YOUR GOAL:
Only one portion of the data is to be written out: from the line bearing "You are a GUI" through the line bearing "Parkeernieuws (177, 103)". Write it exactly as it appears.

MATERIAL SHOWN:
<<<<
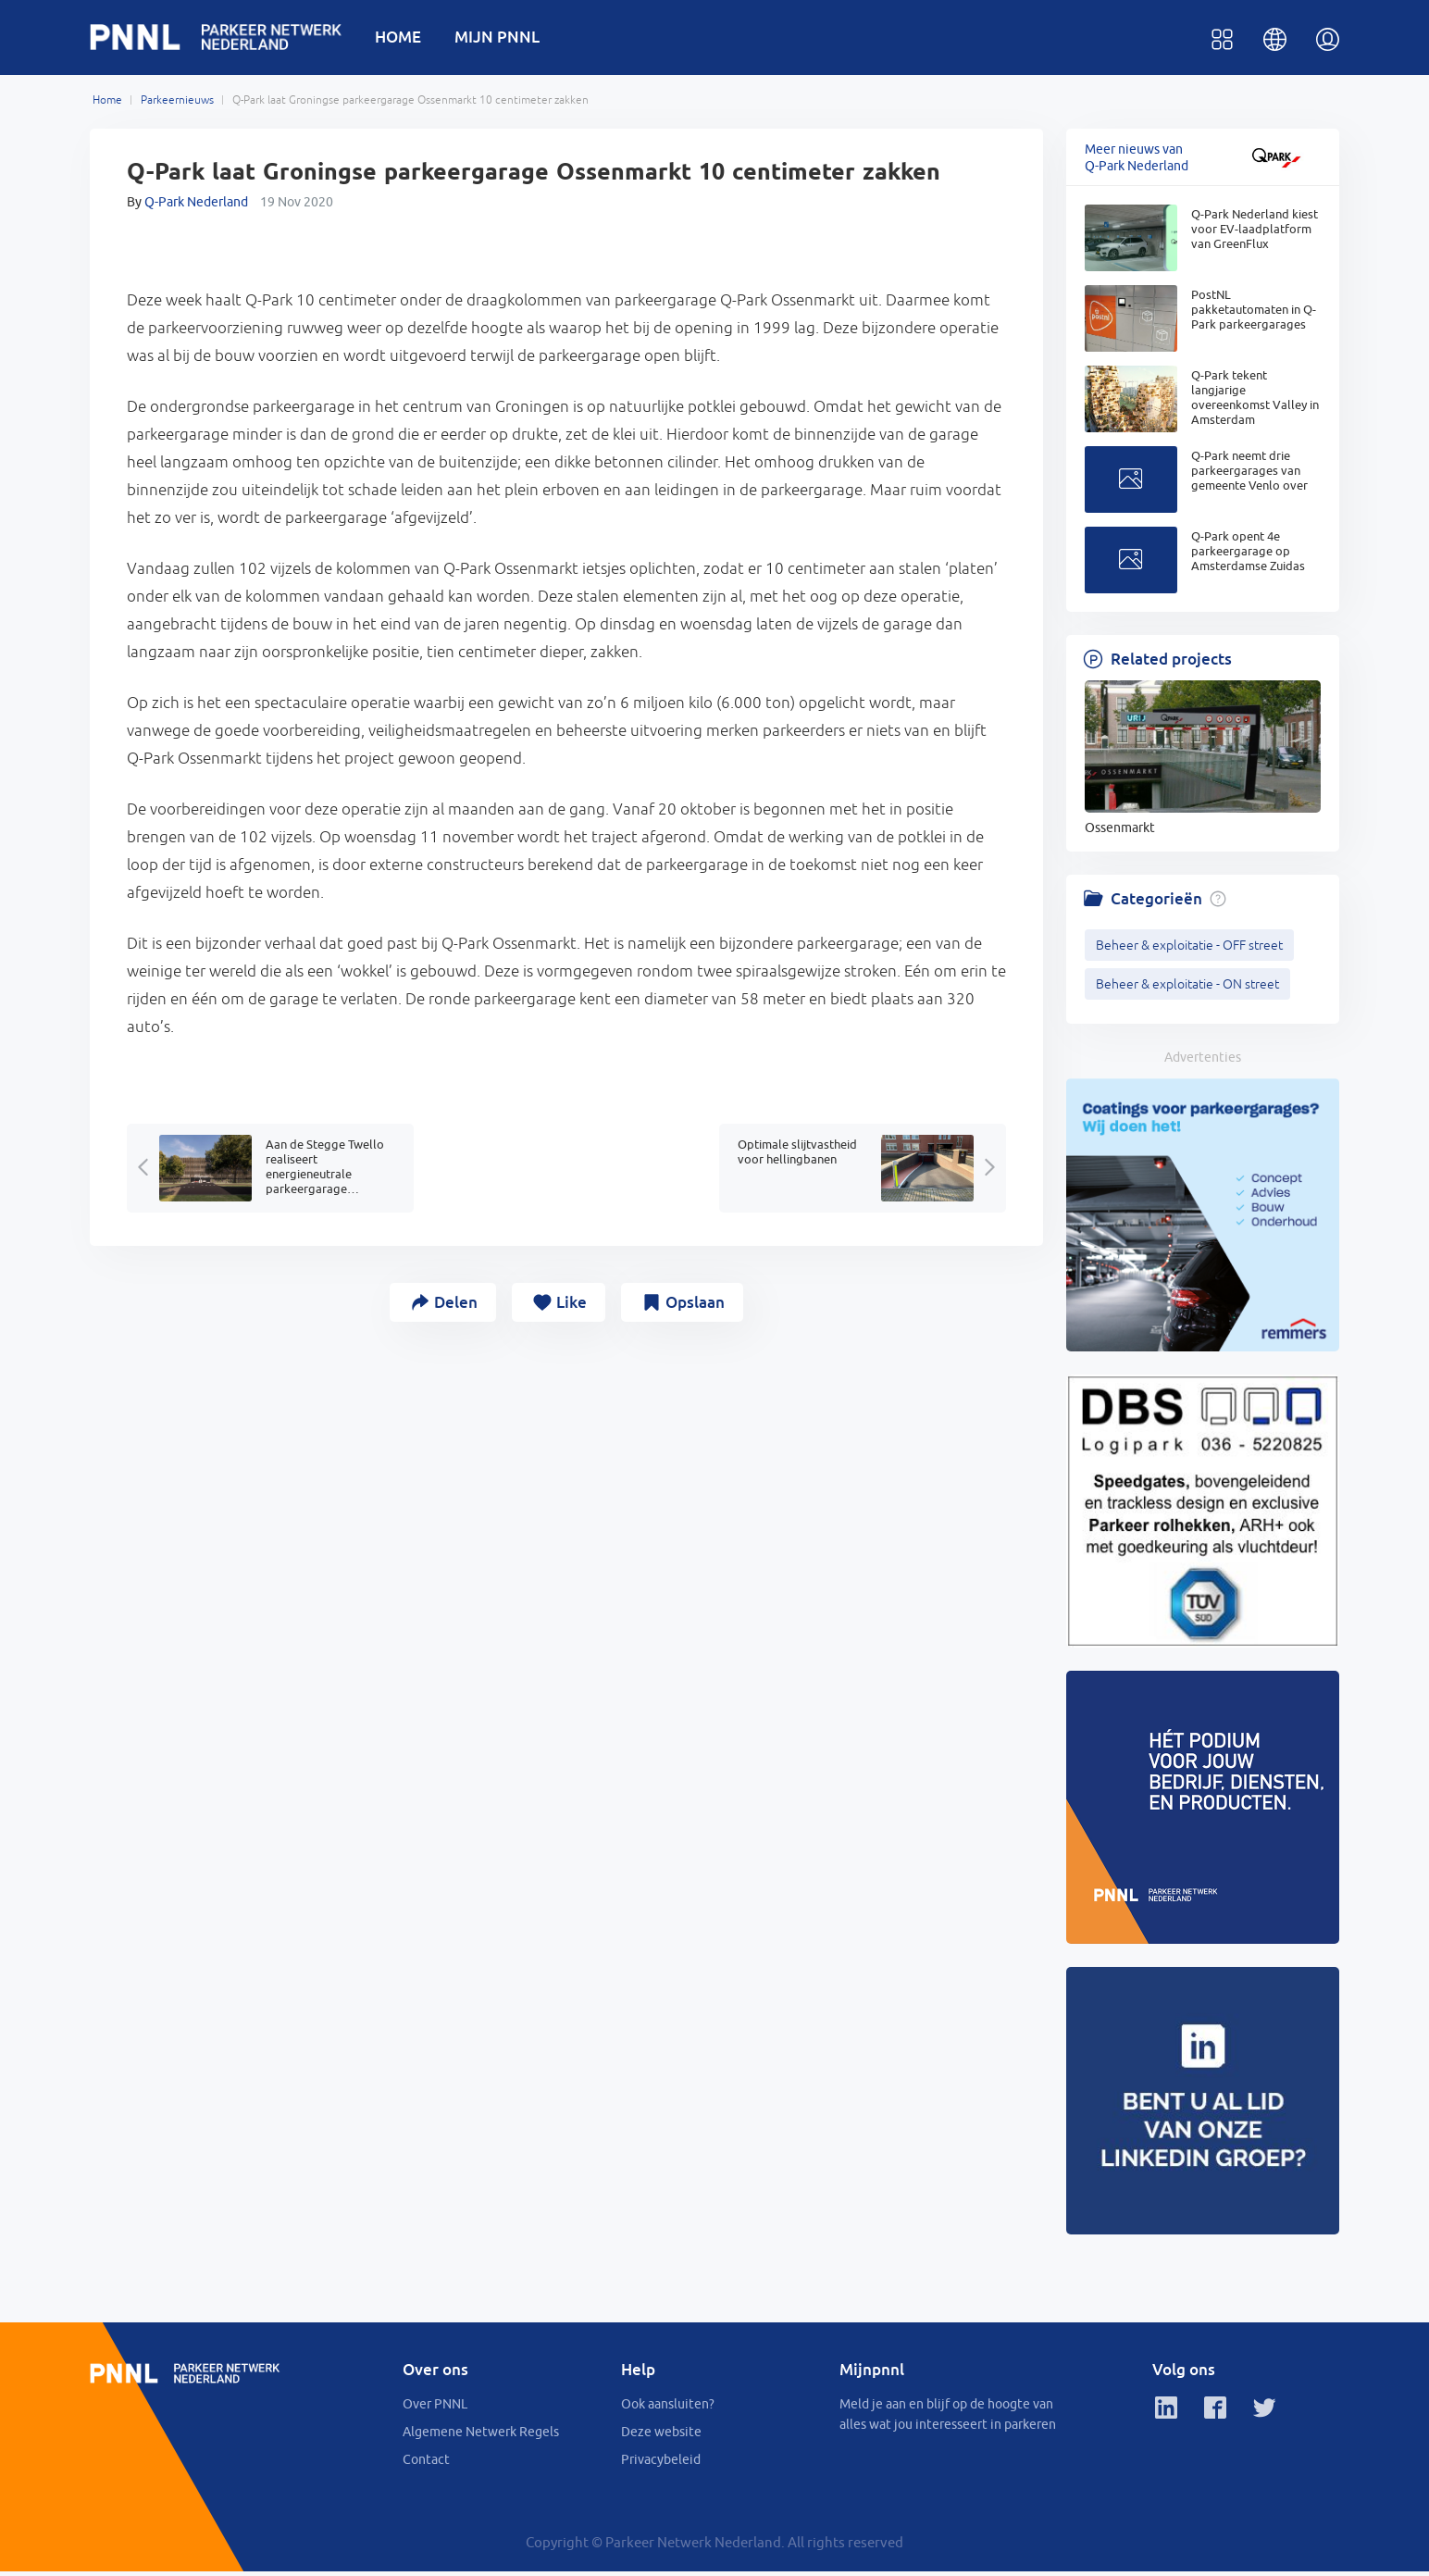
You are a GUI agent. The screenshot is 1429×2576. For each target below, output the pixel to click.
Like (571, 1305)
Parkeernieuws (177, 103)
>>>>
<<<<
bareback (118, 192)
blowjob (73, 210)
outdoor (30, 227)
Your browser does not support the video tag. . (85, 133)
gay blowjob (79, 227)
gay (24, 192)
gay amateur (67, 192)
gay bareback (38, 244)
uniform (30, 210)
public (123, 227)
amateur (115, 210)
>>>>
THE ANSWER:
You are a GUI agent. The screenshot is 1429×2576. For each target below, output the pixel to click.
Like (571, 1305)
Parkeernieuws (177, 103)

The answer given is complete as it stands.